The Data Management staff comprises James Brimicombe and Sayuri Vonil, and we strive to work closely with the rest of the Hub and Primary Care Unit to collect, keep, process and destroy data as required by researchers in a timely way. We also build online or offline data collection applications on a variety of platforms and technologies.
Ongoing research projects we’re involved with include:
The LISTEN study (Listening: Involving SLE patients to empower and negotiate recognition)
- To explore the acceptability and feasibility of peer support by small group email.
- To measure the impact of peer support and research involvement on the mental health, wellbeing, self-esteem and disease acceptance of patients with systemic autoimmune rheumatic diseases
- To empower patients and improve research quality and relevance by actively involving them in research into their own disease; generating research questions and research materials that are relevant to their priorities, needs and experiences.
- To investigate key factors in effects of the disease and patient-physician interactions pre and post diagnosis on patient behaviour, mental health/ wellbeing and disease acceptance
- To compare lupus and related disease patients’ wellbeing, mental health and perception of medical care with patients with RA, fibromyalgia and healthy friend controls
- A randomised controlled trial to test the qualitative data and see if statistically significant differences are found with those receiving peer support in small groups with and without tasks.
- Explore whether participation in research has an additional positive impact on wellbeing
The SAFER Trial – Screening for Atrial Fibrillation with ECG to Reduce stroke
A programme of research investigating screening to detect atrial fibrillation, a heart condition responsible for one in ten strokes.

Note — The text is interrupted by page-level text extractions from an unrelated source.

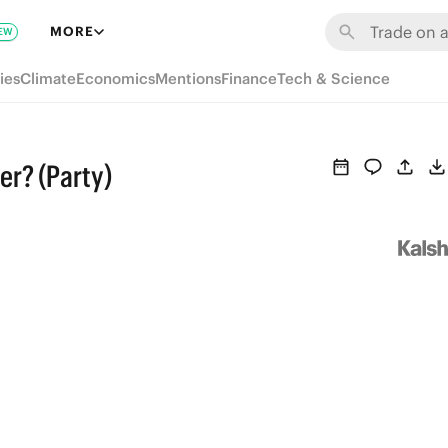
MORE
EW
ies
Climate
Economics
Mentions
Finance
Tech & Science
er? (Party)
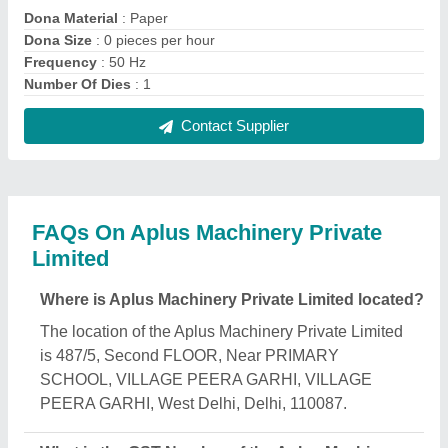
Private Limited?
The GST Number of the Aplus Machinery Private
Limited is 07AAUCA8143R1ZP.
What is the nature of the business of Aplus
Machinery Private Limited?
The nature of the business of Aplus Machinery
Private Limited is manufacturing.
What are the main categories in which Aplus
Machinery Private Limited deals?
Aplus Machinery Private Limited specializes in a
diverse range of categories, including Agarbatti
Making Machine, Paper Plate Making Machine and
Hand Press Paper Plate Machine.
Is Aplus Machinery Private Limited a verified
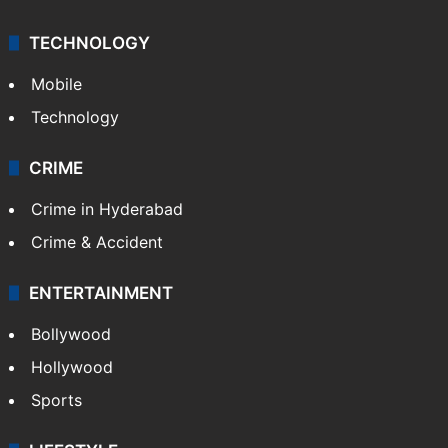
TECHNOLOGY
Mobile
Technology
CRIME
Crime in Hyderabad
Crime & Accident
ENTERTAINMENT
Bollywood
Hollywood
Sports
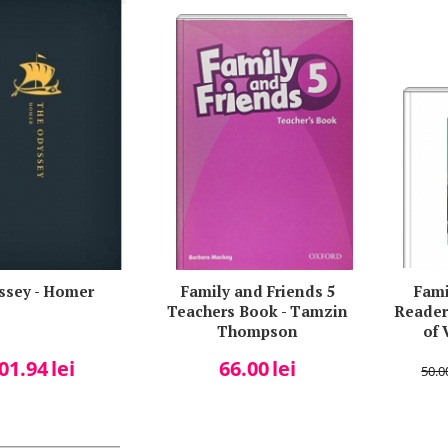
ssey - Homer
Family and Friends 5
Fami
Teachers Book - Tamzin
Reader
Thompson
of 
01.94
lei
66.00
lei
50.0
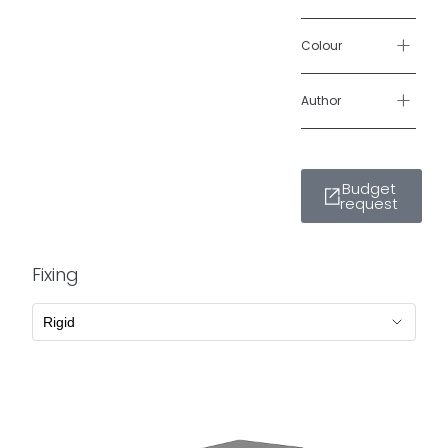
+
Colour
+
Author
Budget
request
Fixing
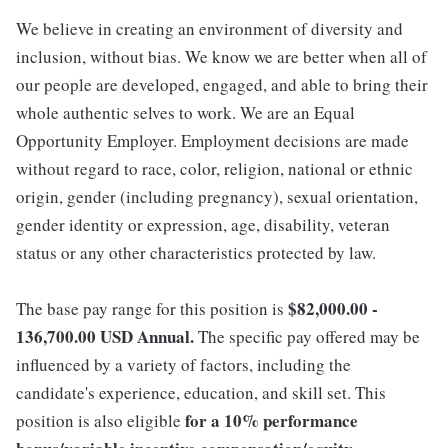
We believe in creating an environment of diversity and
inclusion, without bias. We know we are better when all of
our people are developed, engaged, and able to bring their
whole authentic selves to work. We are an Equal
Opportunity Employer. Employment decisions are made
without regard to race, color, religion, national or ethnic
origin, gender (including pregnancy), sexual orientation,
gender identity or expression, age, disability, veteran
status or any other characteristics protected by law.
$82,000.00 -
The base pay range for this position is
136,700.00 USD Annual.
The specific pay offered may be
influenced by a variety of factors, including the
candidate's experience, education, and skill set. This
for a 10% performance
position is also eligible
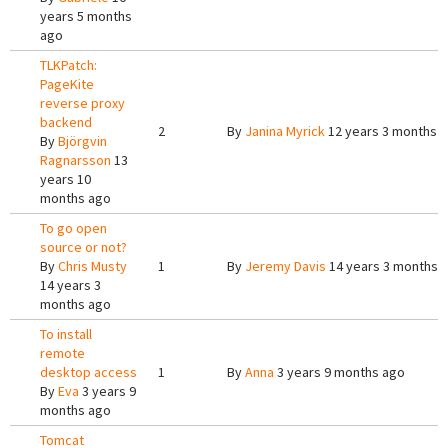
years 5 months
ago
TLKPatch:
PageKite
reverse proxy
backend
2
By
Janina Myrick
12 years 3 months 
By
Björgvin
Ragnarsson
13
years 10
months ago
To go open
source or not?
By
Chris Musty
1
By
Jeremy Davis
14 years 3 months 
14 years 3
months ago
To install
remote
desktop access
1
By
Anna
3 years 9 months ago
By
Eva
3 years 9
months ago
Tomcat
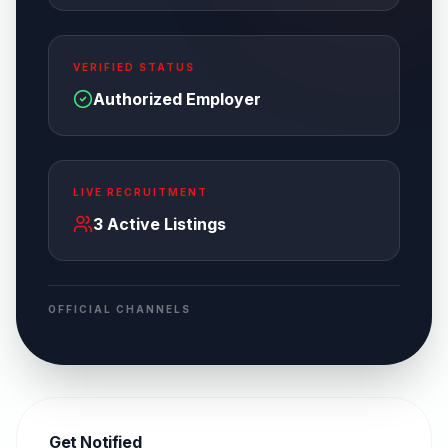
VERIFIED STATUS
Authorized Employer
LIVE RECRUITMENT
3
Active Listings
OFFICIAL CHANNELS
Get Notified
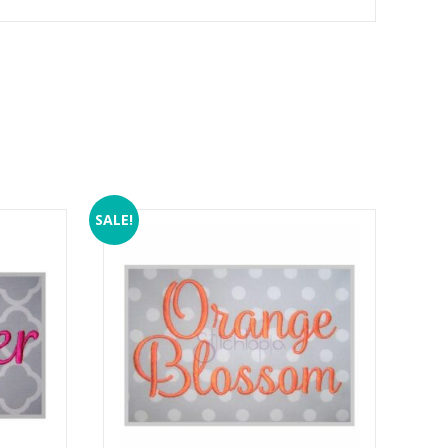
SALE!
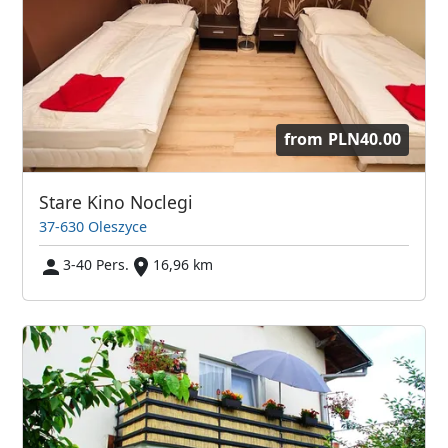
from
PLN40.00
Stare Kino Noclegi
37-630 Oleszyce
3-40 Pers.
16,96 km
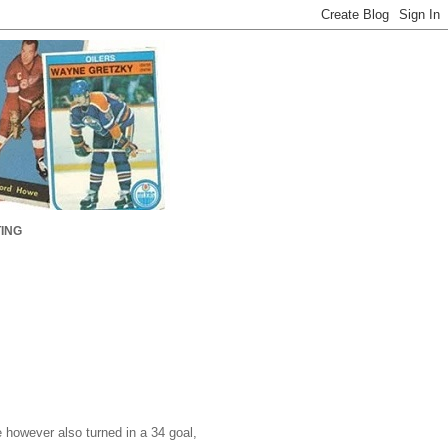
ING
however also turned in a 34 goal,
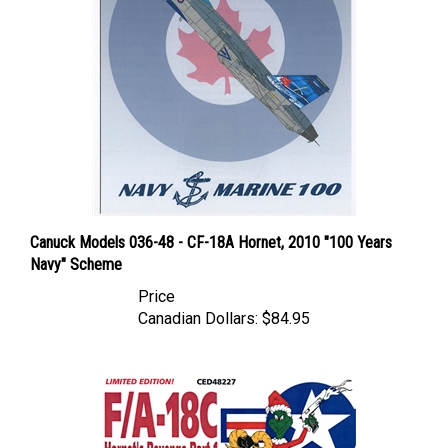
Canuck Models 036-48 - CF-18A Hornet, 2010 "100 Years
Navy" Scheme
Price
Canadian Dollars:
$84.95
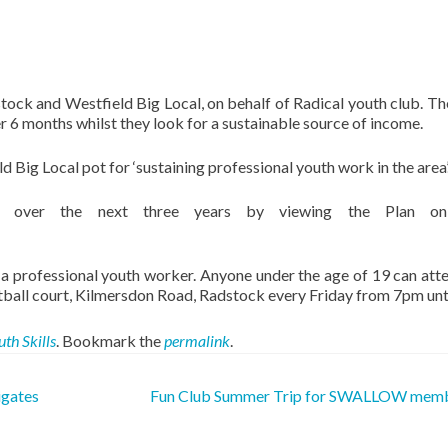
ock and Westfield Big Local, on behalf of Radical youth club. Th
er 6 months whilst they look for a sustainable source of income.
ig Local pot for ‘sustaining professional youth work in the area’
 over the next three years by viewing the Plan on
a professional youth worker. Anyone under the age of 19 can atten
tball court, Kilmersdon Road, Radstock every Friday from 7pm unt
uth Skills
. Bookmark the
permalink
.
igates
Fun Club Summer Trip for SWALLOW mem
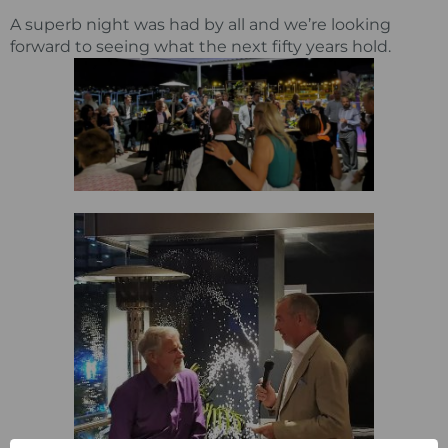
A superb night was had by all and we’re looking
forward to seeing what the next fifty years hold.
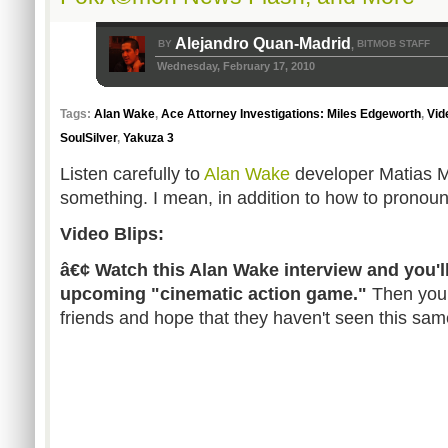
Alejandro Quan-Madrid
BY
BITMOB STAFF
,
Wednesday, February 17, 2010
Tags:
Alan Wake
,
Ace Attorney Investigations: Miles Edgeworth
,
Vid
SoulSilver
,
Yakuza 3
Listen carefully to
Alan Wake
developer Matias My
something. I mean, in addition to how to pronoun
Video Blips:
â€¢ Watch this Alan Wake interview and you'll
upcoming "cinematic action game."
Then you 
friends and hope that they haven't seen this same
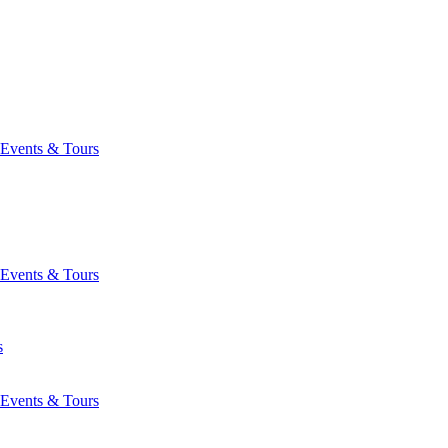
Events & Tours
Events & Tours
s
Events & Tours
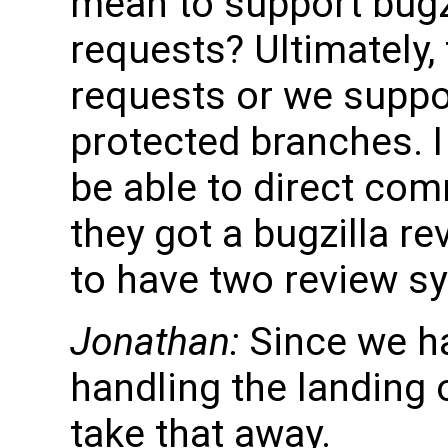
mean to support bugzi
requests? Ultimately, 
requests or we suppo
protected branches. I
be able to direct com
they got a bugzilla re
to have two review s
Jonathan:
Since we h
handling the landing 
take that away.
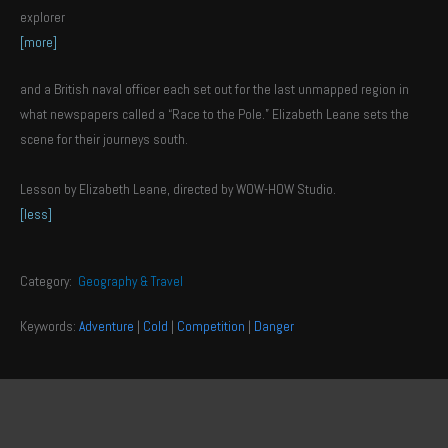
explorer
[more]
and a British naval officer each set out for the last unmapped region in
what newspapers called a “Race to the Pole.” Elizabeth Leane sets the
scene for their journeys south.
Lesson by Elizabeth Leane, directed by WOW-HOW Studio.
[less]
Category:
Geography & Travel
Keywords:
Adventure
|
Cold
|
Competition
|
Danger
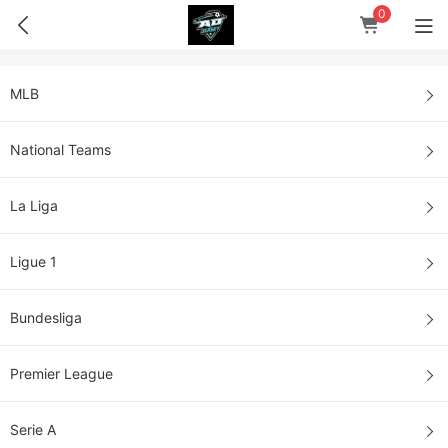
0
MLB
National Teams
La Liga
Ligue 1
Bundesliga
Premier League
Serie A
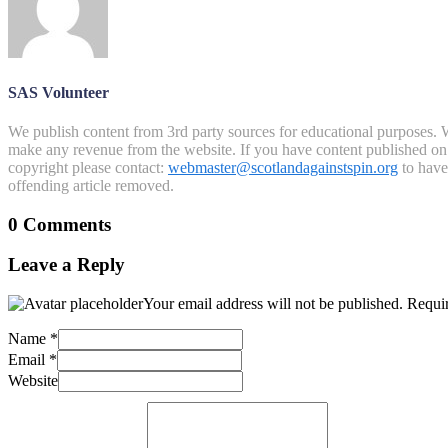
SAS Volunteer
We publish content from 3rd party sources for educational purposes. W
make any revenue from the website. If you have content published on th
copyright please contact:
webmaster@scotlandagainstspin.org
to have 
offending article removed.
0 Comments
Leave a Reply
Your email address will not be published.
Requir
Name
*
Email
*
Website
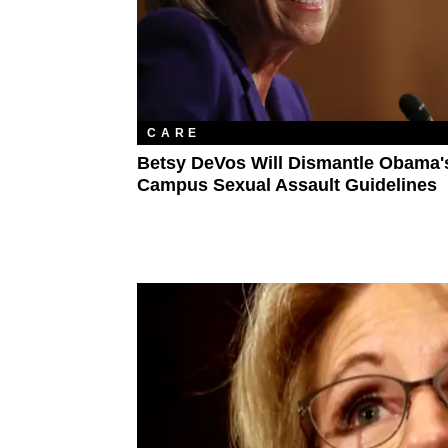
CARE
Betsy DeVos Will Dismantle Obama'
Campus Sexual Assault Guidelines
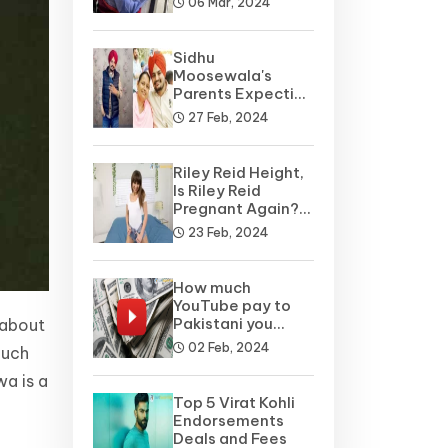
06 Mar, 2024
Sidhu
Moosewala's
Parents Expecting
A Baby Soon? Net
27 Feb, 2024
Worth
Riley Reid Height,
Is Riley Reid
Pregnant Again?
Net Worth, Wiki
23 Feb, 2024
How much
YouTube pay to
Pakistani you
 about
tubers?
02 Feb, 2024
Such
wa is a
Top 5 Virat Kohli
Endorsements
Deals and Fees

- To explore issues around consent to screening
- To explore sharing decision making about treatment if AF is found
- To explore factors associated with uptake of screening
- To explore patient concerns
Randomized eligible patients aged 70 and over take part in screening at home with non-invasive hand-held ECG recording device. Use the device for 3 weeks and record ECG 4 times a day. Recorded ECG traces will be transmitted by the device to a central database.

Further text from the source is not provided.